Exercise 3LC5. Event history, cloglog link model: time to fill vacancies of firms (1736 vacancies in 515 firms)

 

This is a study of the length of time (level 1, observed at the weekly level) needed to fill vacancies (level 2) by employers (level 3) in the vacancy data sub set vwks4emp_vars_30k.dat.  We estimate a stock model of the duration of the vacancy; in addition to the firm’s characteristics and those of the vacancy, we use covariates which represent the stock of the labour market at the current duration, i.e. the total number of job-seekers (logged) and the total number of vacancies (logged) in the local labour market.

 

Reference

Andrews, M., Bradley, S., Stott, D., Upward, R.,  (2007), Testing theories of labour market matching, http://ideas.repec.org/p/ecj/ac2003/209.html

 

Data description

 

Number of observations = 28791 (weeks)

Number of level-2 cases (‘vacref’ = identifier for vacancy) = 1736

Number of level-3 cases (‘empref’ = identifier for firm) =  515

 

The variables  are:

 

 

match = 1 if vacancy filled, 0 otherwise in a particular week

nonman = 1 if a non-manual vacancy, 0 otherwise

written = 1 if vacancy required a written method of application, 0 otherwise

size = firm size of the vacancy

wage = log wage of the vacancy

vacref = vacancy reference (a number)

grade = grade required by the vacancy

empref = employer reference (a number)

dayrel = 1 if day release available to the post, 0 otherwise

t = vacancy duration (see below)

loguu = log of stock of job-seekers in the local labour market

logvv = log of stock of vacancies in the local labour market

 

The covariate (t) for the baseline hazard is defined as follows:

 

t=1, week 1

t=2, week 2

t=3, weeks 3-4

t=4, weeks 5-6

t=5, weeks 7-8

t=6, weeks 9-13

t=7, weeks 14-26

t=8, weeks 27-39

t=9, weeks 40-52

t=10, weeks 53+

 

The first few lines and columns of vwks4emp_vars_30k.dat look like:

 

 

 

 

Suggested exercise:

 

1.    Estimate a cloglog link model (without random effects) for the binary response match, treat t as a factor variable and include the covariates (loguu, logvv, nonman, written, size, wage, grade, dayrel).
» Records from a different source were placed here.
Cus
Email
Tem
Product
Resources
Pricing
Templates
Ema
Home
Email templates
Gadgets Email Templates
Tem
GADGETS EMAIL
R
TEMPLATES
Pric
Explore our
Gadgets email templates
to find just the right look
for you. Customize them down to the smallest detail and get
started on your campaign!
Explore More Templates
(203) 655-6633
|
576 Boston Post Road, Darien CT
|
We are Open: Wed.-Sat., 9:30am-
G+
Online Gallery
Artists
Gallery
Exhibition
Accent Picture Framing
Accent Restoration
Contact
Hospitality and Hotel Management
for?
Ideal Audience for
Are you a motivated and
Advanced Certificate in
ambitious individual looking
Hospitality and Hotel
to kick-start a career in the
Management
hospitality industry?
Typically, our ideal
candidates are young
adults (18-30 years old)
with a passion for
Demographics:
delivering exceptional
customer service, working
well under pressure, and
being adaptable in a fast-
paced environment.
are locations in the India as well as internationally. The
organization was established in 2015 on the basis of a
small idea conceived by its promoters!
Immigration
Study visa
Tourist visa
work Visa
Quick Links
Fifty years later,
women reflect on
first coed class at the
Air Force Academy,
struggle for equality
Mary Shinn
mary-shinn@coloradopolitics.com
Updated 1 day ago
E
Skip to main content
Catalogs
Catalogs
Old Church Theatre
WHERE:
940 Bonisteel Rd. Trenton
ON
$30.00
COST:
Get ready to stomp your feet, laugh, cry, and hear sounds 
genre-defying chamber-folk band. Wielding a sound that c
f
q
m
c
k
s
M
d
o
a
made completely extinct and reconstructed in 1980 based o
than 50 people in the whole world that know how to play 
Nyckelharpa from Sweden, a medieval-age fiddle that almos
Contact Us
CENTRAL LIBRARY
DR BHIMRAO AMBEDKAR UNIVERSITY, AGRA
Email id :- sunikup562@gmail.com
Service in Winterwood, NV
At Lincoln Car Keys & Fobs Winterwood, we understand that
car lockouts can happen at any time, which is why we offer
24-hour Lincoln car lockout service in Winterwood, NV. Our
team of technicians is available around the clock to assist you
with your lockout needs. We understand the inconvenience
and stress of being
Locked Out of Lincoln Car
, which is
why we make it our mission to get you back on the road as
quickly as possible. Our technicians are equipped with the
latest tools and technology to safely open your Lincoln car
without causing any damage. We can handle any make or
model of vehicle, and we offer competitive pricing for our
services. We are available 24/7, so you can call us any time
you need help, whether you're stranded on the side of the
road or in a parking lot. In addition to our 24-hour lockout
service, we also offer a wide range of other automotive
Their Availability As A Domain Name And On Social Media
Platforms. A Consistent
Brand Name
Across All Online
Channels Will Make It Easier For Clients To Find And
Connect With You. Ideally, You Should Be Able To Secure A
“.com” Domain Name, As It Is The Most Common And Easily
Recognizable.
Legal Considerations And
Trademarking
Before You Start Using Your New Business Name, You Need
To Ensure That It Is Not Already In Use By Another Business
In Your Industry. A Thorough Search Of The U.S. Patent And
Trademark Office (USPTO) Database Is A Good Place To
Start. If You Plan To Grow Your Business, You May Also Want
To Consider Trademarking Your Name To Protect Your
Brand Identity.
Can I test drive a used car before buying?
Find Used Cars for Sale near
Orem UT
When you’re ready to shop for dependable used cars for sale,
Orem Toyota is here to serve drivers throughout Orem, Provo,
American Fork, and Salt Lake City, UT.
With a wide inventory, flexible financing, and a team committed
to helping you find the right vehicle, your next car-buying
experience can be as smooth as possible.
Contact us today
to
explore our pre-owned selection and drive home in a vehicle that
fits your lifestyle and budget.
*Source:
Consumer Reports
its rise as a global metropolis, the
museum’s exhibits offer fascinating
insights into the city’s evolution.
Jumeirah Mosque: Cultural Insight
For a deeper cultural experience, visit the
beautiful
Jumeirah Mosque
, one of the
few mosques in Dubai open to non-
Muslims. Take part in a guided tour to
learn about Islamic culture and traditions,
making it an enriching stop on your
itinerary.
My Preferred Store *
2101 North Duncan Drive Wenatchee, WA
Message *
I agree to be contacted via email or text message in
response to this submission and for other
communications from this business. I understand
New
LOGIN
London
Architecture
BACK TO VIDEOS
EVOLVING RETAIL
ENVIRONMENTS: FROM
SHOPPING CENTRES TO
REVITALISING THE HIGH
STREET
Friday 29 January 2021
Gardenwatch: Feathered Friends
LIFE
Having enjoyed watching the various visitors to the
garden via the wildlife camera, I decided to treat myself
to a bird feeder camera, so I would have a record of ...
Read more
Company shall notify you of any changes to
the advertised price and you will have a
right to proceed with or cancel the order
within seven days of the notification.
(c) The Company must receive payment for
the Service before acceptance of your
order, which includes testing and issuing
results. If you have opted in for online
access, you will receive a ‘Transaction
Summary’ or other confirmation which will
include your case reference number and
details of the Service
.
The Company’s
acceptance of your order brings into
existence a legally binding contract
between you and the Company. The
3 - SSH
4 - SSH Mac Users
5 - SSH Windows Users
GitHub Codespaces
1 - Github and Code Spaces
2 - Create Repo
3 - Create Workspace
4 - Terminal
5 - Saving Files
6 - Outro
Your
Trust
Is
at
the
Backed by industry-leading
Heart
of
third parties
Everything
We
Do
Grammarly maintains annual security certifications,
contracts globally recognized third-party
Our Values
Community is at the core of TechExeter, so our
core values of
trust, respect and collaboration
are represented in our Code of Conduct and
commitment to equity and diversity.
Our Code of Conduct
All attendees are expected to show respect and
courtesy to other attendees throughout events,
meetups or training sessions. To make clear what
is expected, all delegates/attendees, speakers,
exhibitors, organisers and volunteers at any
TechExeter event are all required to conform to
2.    Allow for a level-2 vacancy random effect, use mass 32. Is this random effect significant?

3.    Re-estimate the model with the level-2 random effect (subject) and firm as the level 3 random effect. Use mass 32 for both levels. Are both these random effects significant?

4.    How did your results on some important variables e.g. t change, when you allowed for both vacancy-level (level 2) and then firm-level (level 3) random effects?